Resting could be especially important with a veteran team like the Lakers, with six rotation players in their 30s—including, of course, James, who is 35.
It also helps that the Lakers have a very comfortable lead in the Western Conference standings. Even after Saturday’s rough loss to Toronto, the Lakers hold the No. 1 seed over the Clippers by a margin of 5½ games, with just six games left to play. It is almost impossible for them to lose that lead.
But given the fact that the Lakers have played only two games and three scrimmages in the past four months, practice time could be valuable, especially with three relatively new players, Markieff Morris, Dion Waiters and J.R. Smith, to work into the rotation.
Lakers’ Vogel: ‘We’ve Got Enough to Get the Job Done’
During the training camp portion of the NBA return last month, teams were only allowed to practice three hours a day at most, with the facilities needing to be sanitized and set up for the next team. After three hours, the team was not allowed to return until the next day.
Once he arrived in Orlando, Lakers coach Frank Vogel had no objections to the setup.

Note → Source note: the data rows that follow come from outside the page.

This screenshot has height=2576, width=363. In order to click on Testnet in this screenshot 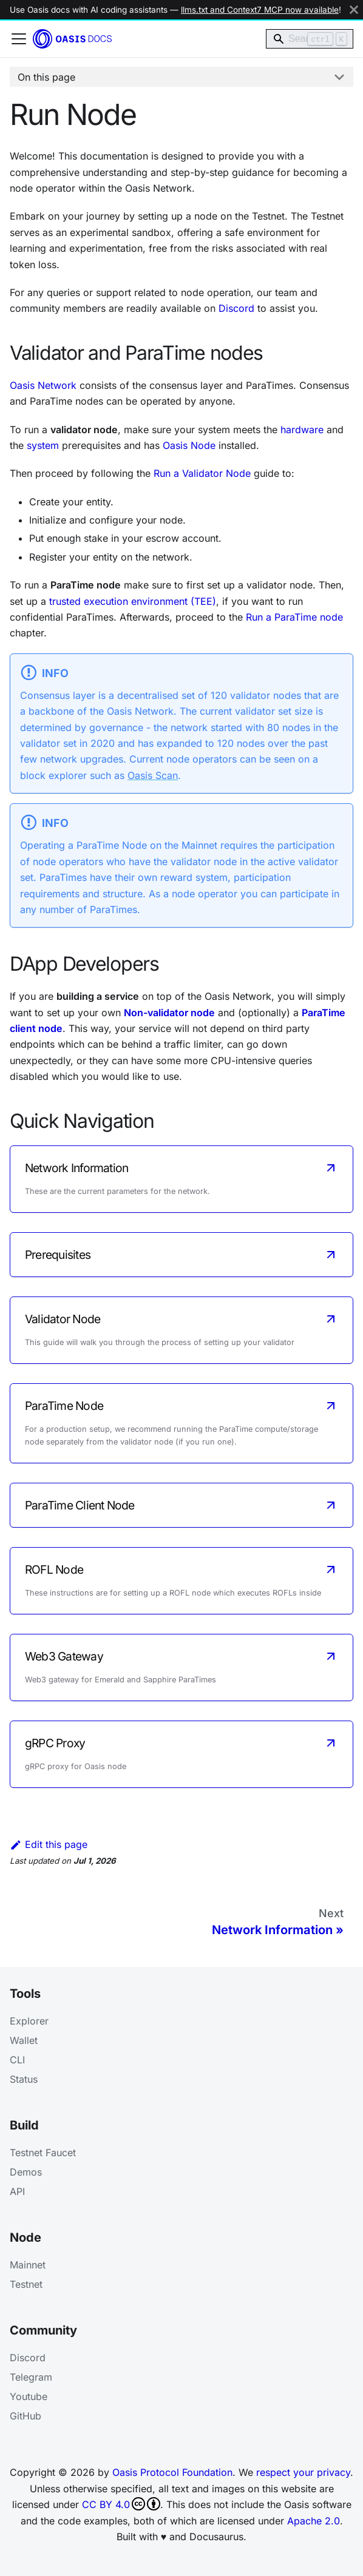 , I will do `click(26, 2284)`.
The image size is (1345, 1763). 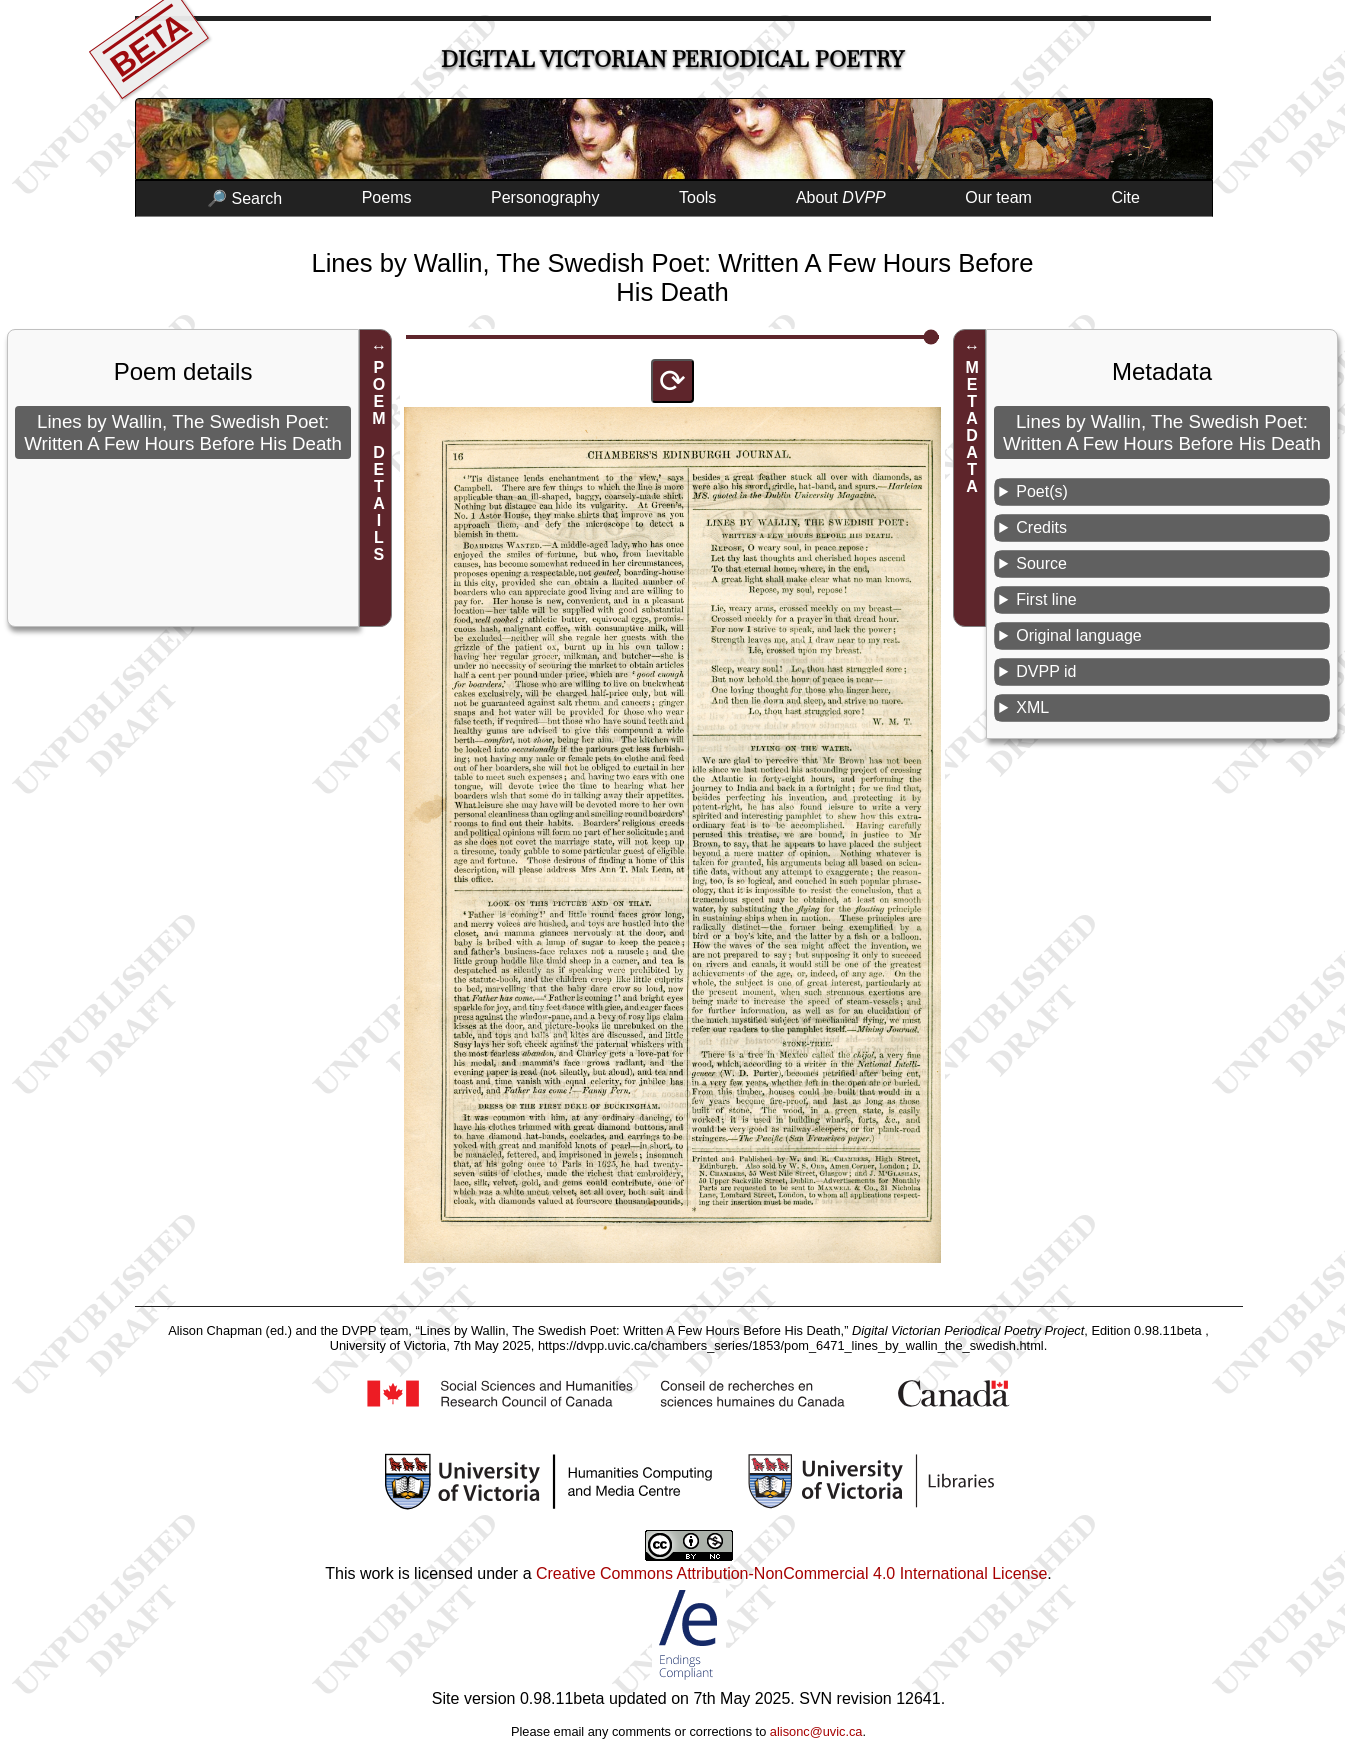 What do you see at coordinates (378, 461) in the screenshot?
I see `POEM DETAILS` at bounding box center [378, 461].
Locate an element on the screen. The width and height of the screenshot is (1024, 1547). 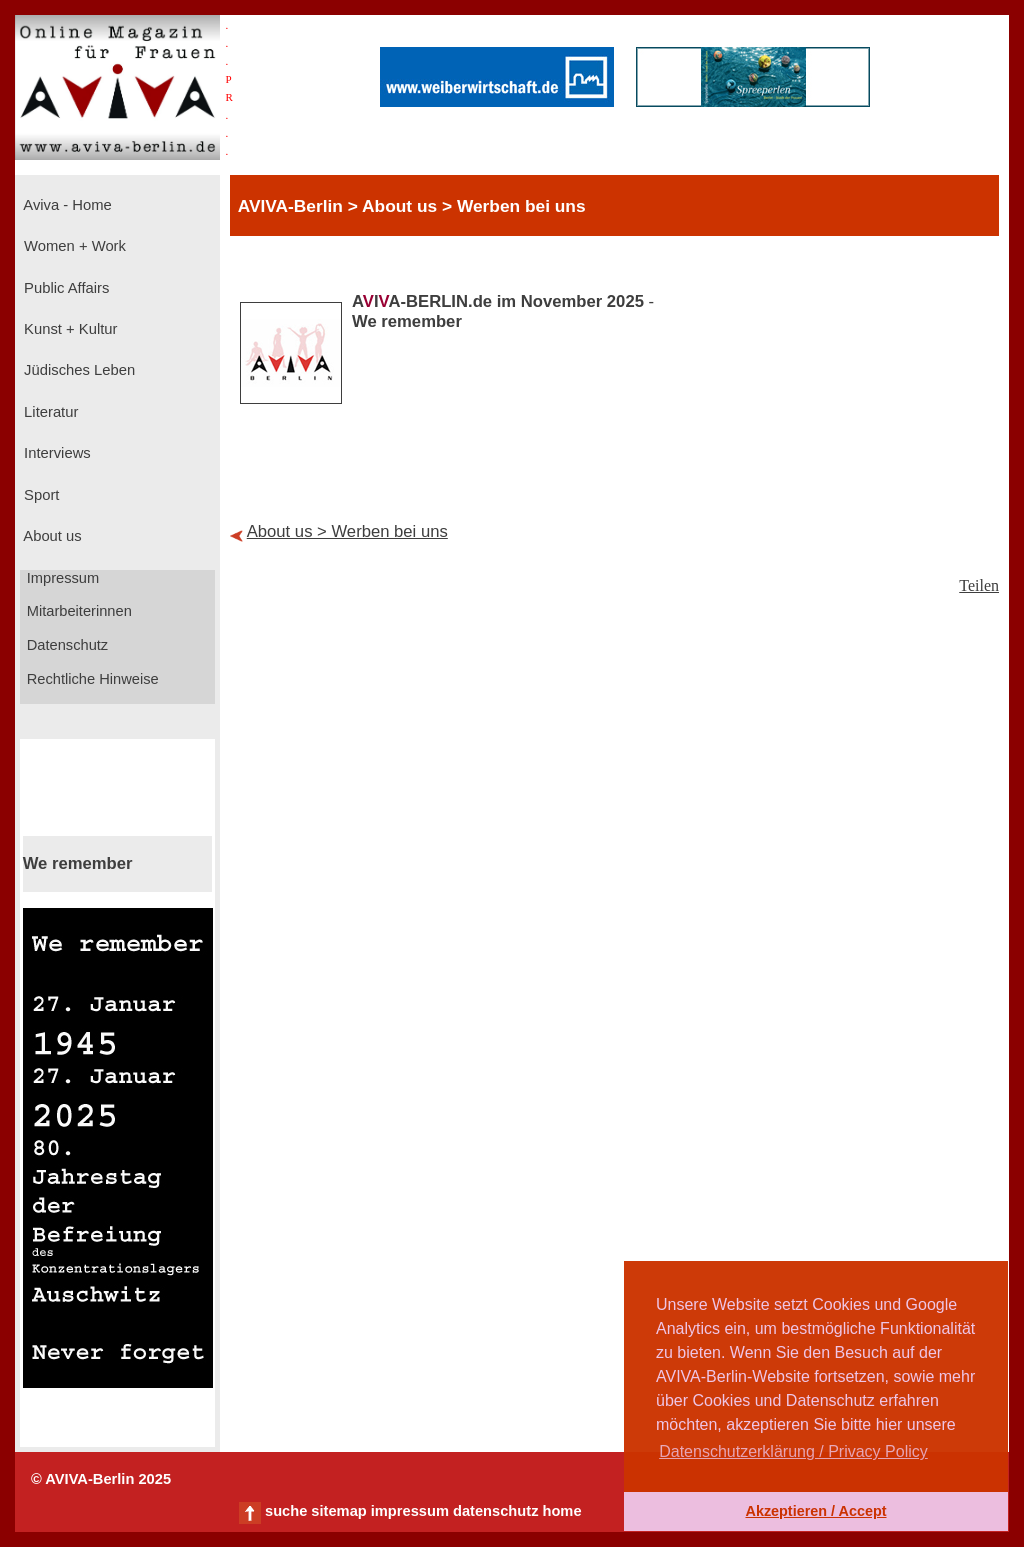 Kunst + Kultur is located at coordinates (68, 329).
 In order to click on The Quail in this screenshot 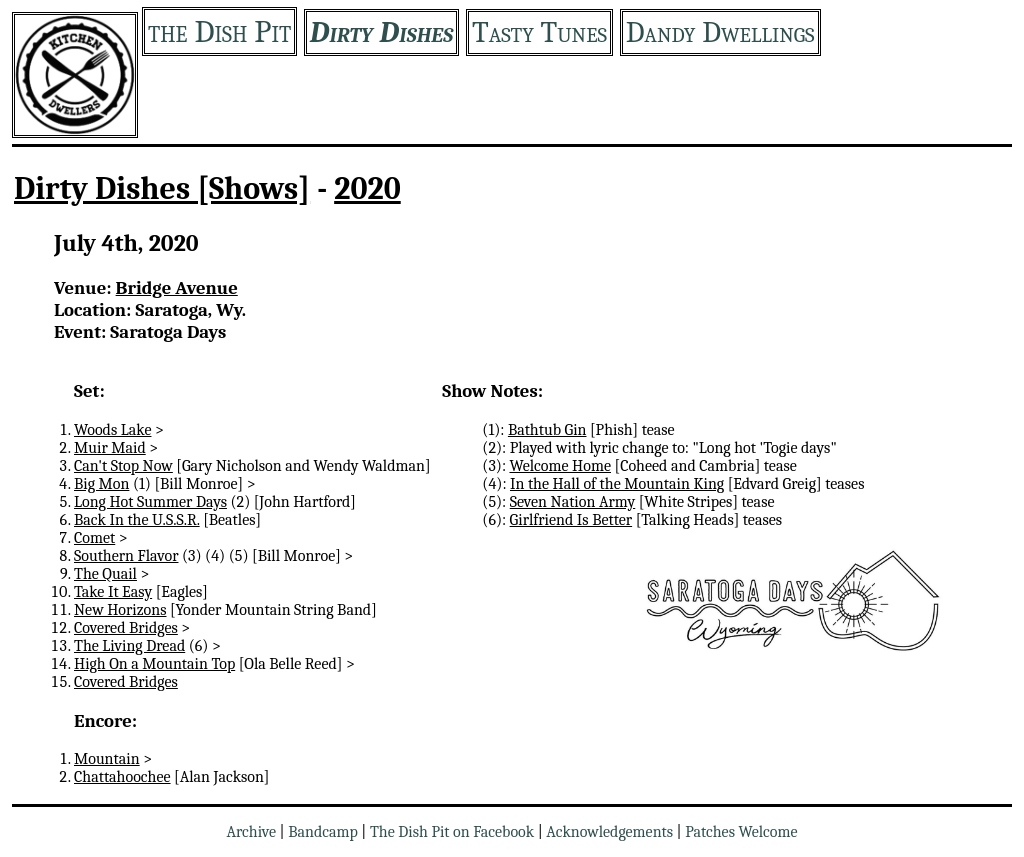 , I will do `click(105, 574)`. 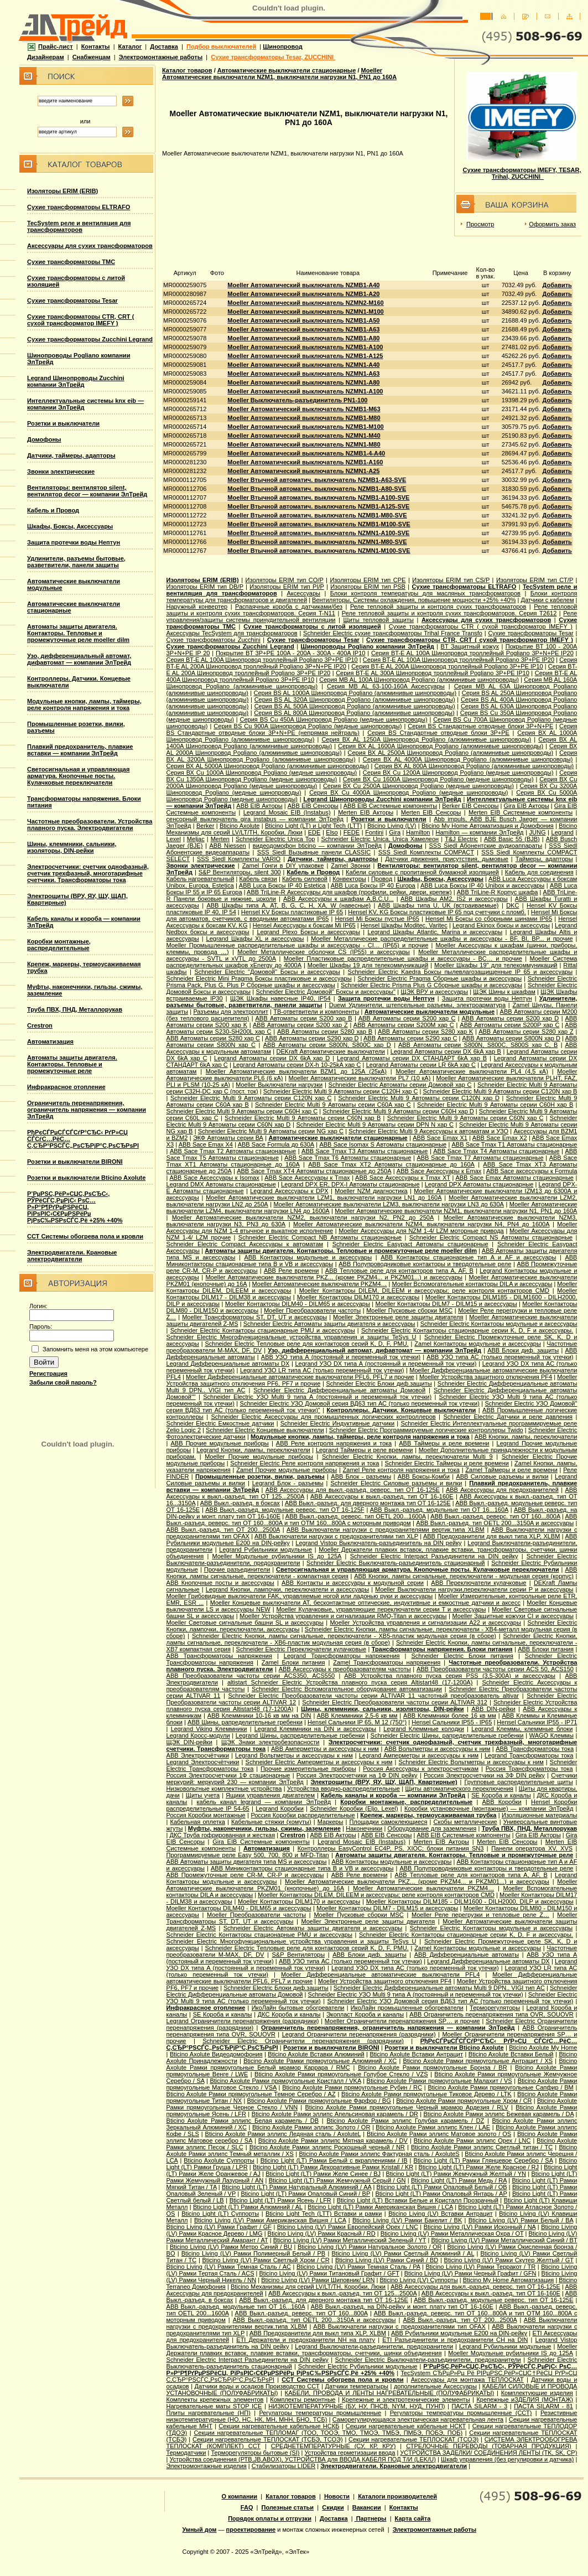  I want to click on Moeller Автоматические выключатели LZM3, выключатели нагрузки LN3 до 630А, so click(389, 1204).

“We’ve got enough to get the job done,” Vogel told reporters in a conference call. “We have the facilities we need, the NBA has done a great job of creating an environment that can house a lot of teams and we’ve got the courts necessary, we’ve got the weight rooms, training rooms, meeting rooms, hotel accommodations. And we have enough.”
What they might not have enough of, though, is time. The Lakers are intending on being in Orlando, certainly through this month and the first round of the playoffs. They should be able to stick around, too, through September, which will feature the conference semifinals and conference finals.
If all goes well, they’ll be playing in the Finals in October. Maybe they’ll resuscitate the shootarounds at that time. Until then, though, practice time remains at a premium.